▸ Problem to work on: Word for word, copy out every line of the records, omitting each picture.

▸ Task inputs:
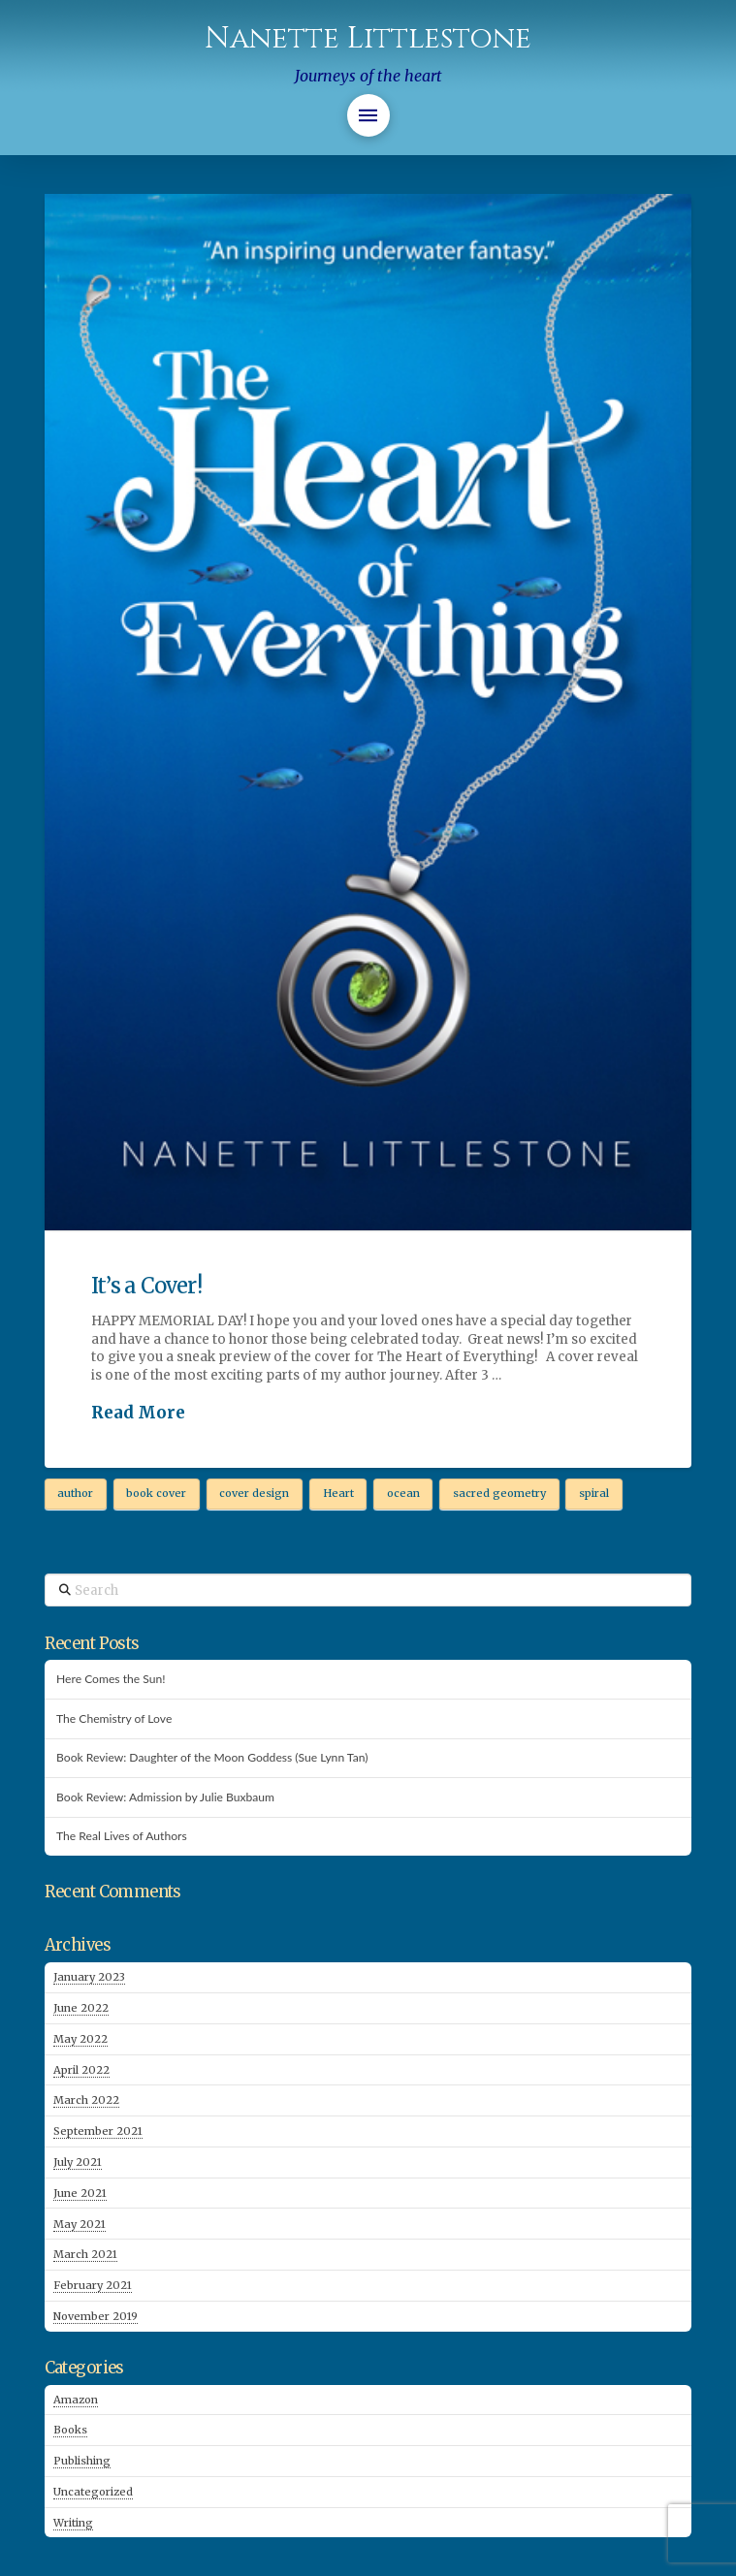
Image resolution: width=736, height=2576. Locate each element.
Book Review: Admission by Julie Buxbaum (165, 1797)
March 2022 (86, 2100)
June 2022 (81, 2008)
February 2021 (92, 2285)
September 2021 (98, 2131)
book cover (156, 1493)
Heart (338, 1493)
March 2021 (85, 2254)
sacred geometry (499, 1493)
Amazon (75, 2399)
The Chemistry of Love (114, 1719)
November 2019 (95, 2316)
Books (70, 2429)
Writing (73, 2522)
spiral (594, 1493)
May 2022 (80, 2039)
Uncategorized (93, 2491)
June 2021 (80, 2193)
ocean (403, 1493)
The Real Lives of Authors (121, 1836)
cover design (254, 1493)
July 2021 (77, 2162)
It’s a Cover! (146, 1285)
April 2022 (81, 2070)
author (75, 1493)
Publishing (82, 2460)
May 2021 (79, 2224)
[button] (368, 115)
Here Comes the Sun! (110, 1679)
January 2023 (89, 1977)
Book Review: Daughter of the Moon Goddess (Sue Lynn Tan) (212, 1758)
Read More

▸ Answer space:
Image resolution: width=736, height=2576. Locate each element.
Book Review: Admission by Julie Buxbaum (165, 1797)
March 2022 (86, 2100)
June 2022 (81, 2008)
February 2021 (92, 2285)
September 2021 (98, 2131)
book cover (156, 1493)
Heart (338, 1493)
March 2021 (85, 2254)
sacred geometry (499, 1493)
Amazon (75, 2399)
The Chemistry of Love (114, 1719)
November 2019 (95, 2316)
Books (70, 2429)
Writing (73, 2522)
spiral (594, 1493)
May 2022 (80, 2039)
Uncategorized (93, 2491)
June 2021 (80, 2193)
ocean (403, 1493)
The Real Lives of Authors (121, 1836)
cover design (254, 1493)
July 2021 (77, 2162)
It’s a Cover! (146, 1285)
April 2022 (81, 2070)
author (75, 1493)
Publishing (82, 2460)
May 2021 (79, 2224)
[button] (368, 115)
Here Comes the Sun! (110, 1679)
January 2023 (89, 1977)
Book Review: Daughter of the Moon Goddess (Sue Lynn Tan) (212, 1758)
Read More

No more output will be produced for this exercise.